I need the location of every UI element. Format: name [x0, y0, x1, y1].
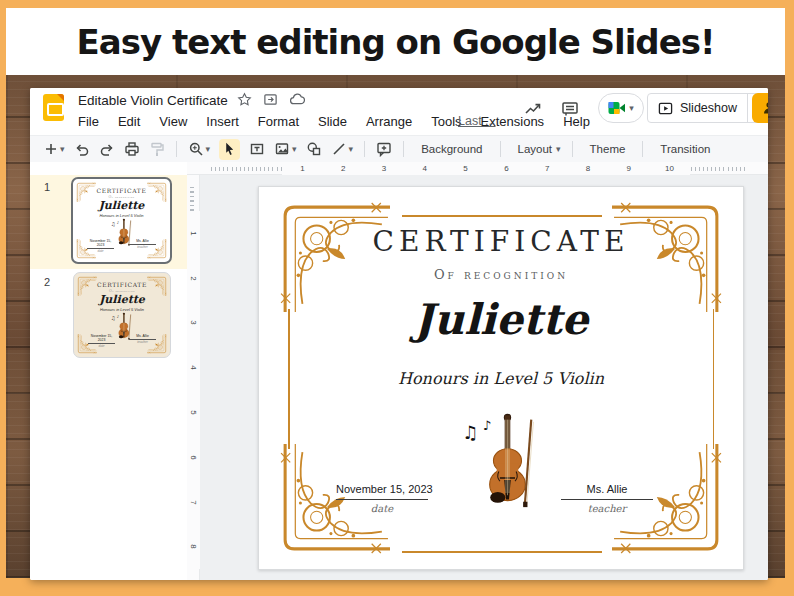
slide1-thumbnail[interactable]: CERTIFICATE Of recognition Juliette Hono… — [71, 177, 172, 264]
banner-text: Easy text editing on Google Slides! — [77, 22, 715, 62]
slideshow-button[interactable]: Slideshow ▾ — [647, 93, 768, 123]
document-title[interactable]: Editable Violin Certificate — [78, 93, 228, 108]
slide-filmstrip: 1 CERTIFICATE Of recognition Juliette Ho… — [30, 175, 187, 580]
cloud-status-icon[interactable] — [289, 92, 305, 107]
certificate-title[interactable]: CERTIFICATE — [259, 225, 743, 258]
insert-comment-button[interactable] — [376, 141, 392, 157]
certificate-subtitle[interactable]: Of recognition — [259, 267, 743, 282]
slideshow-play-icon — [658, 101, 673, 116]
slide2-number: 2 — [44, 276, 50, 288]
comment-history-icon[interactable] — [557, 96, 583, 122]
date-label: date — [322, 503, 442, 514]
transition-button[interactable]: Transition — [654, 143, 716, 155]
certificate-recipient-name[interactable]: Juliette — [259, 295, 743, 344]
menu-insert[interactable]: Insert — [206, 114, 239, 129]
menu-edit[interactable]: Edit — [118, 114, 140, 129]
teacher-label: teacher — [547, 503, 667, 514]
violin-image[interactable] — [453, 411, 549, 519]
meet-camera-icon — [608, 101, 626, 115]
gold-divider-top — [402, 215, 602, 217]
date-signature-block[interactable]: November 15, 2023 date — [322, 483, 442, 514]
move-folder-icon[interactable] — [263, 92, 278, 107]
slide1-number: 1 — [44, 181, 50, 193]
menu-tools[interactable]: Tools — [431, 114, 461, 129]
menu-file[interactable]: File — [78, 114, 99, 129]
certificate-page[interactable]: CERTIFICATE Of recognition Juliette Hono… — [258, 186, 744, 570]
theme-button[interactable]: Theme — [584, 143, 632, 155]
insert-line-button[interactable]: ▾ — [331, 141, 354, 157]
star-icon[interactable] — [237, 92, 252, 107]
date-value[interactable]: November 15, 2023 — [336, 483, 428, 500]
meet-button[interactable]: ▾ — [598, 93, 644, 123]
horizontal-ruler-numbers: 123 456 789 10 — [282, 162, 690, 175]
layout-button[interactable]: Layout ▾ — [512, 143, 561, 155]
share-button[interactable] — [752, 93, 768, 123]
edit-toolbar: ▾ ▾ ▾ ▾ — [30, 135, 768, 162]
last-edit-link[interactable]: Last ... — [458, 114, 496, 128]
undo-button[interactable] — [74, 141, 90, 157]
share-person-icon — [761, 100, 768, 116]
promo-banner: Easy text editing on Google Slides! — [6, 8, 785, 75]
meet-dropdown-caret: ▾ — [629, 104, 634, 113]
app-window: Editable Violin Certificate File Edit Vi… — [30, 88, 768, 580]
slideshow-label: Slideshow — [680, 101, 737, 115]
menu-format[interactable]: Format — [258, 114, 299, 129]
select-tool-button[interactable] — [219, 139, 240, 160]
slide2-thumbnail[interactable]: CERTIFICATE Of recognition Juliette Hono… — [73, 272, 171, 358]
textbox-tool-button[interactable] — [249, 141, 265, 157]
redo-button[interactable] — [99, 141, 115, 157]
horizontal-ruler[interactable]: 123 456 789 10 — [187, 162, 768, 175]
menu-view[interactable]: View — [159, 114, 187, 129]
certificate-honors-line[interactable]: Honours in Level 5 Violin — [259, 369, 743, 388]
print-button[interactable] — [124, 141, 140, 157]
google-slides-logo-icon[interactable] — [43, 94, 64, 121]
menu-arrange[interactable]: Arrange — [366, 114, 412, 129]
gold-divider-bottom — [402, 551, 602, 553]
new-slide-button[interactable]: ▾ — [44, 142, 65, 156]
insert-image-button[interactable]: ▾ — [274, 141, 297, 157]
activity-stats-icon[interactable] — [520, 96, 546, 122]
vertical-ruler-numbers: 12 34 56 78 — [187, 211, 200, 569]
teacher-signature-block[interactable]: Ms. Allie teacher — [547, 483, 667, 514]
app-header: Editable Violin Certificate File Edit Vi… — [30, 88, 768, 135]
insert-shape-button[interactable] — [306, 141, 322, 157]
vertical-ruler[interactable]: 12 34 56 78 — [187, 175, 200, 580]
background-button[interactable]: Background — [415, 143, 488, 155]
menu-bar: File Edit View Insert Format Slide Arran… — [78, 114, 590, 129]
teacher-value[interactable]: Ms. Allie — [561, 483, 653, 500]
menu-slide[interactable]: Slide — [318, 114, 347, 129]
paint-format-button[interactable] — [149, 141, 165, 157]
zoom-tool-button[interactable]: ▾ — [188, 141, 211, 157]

How to complete this task ▸ Scan the entries above, and wherever a line holds the string "numbers", copy it.

Your solution ▸
horizontal-ruler-numbers: 123 456 789 10 — [282, 162, 690, 175]
vertical-ruler-numbers: 12 34 56 78 — [187, 211, 200, 569]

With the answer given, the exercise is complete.